Chunking Strategies¶
Chunkin uses LangChain text splitters for all chunking strategies. These are battle-tested components that provide high-quality document splitting.
recursive (Default)¶
RecursiveCharacterTextSplitter from LangChain - Recursively splits text using a hierarchy of separators.
Default separators: ["\n\n", "\n", " ", ""]
Best for: General purpose text chunking with good context preservation.
character¶
CharacterTextSplitter from LangChain - Simple character-based splitting.
Best for: Simple use cases, consistent chunk sizes.
markdown¶
MarkdownTextSplitter from LangChain - Splits markdown preserving structure.
Best for: Markdown documents where header hierarchy should be respected.
markdown_headers¶
MarkdownHeaderTextSplitter from LangChain - Splits by markdown headers only.

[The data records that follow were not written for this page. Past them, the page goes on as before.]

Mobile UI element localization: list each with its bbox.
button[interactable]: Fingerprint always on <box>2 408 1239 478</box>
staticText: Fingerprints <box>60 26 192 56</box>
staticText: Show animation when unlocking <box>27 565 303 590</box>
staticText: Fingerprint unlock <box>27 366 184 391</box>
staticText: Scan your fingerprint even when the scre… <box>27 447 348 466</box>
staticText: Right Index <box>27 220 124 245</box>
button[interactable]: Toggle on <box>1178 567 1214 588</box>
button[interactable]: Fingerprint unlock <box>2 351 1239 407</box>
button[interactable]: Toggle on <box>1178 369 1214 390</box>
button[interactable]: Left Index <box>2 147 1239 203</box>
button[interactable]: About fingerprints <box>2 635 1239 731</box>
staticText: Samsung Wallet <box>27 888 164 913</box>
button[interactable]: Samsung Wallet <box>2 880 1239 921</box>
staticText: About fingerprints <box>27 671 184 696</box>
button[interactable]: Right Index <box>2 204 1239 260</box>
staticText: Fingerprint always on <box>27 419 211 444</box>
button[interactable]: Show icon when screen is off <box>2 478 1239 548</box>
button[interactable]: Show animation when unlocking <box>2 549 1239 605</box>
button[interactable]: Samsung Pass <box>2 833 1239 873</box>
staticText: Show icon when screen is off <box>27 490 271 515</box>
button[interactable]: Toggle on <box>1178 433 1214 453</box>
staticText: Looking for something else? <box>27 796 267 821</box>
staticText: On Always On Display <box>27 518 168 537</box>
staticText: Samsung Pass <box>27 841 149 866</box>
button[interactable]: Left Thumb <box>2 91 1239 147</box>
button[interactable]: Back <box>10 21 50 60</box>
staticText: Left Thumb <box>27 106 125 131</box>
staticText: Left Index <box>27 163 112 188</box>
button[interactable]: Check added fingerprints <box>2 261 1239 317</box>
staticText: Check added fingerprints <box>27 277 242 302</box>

Best for: When you want to group content by section headers.
html_headers¶
HTMLHeaderTextSplitter from LangChain - Splits HTML by header tags.
Best for: HTML documents, web page content.
semantic¶
SemanticChunker from LangChain Experimental - Uses embeddings to split text based on semantic similarity.
Best for: When you want chunks that maintain semantic coherence, better for RAG retrieval quality.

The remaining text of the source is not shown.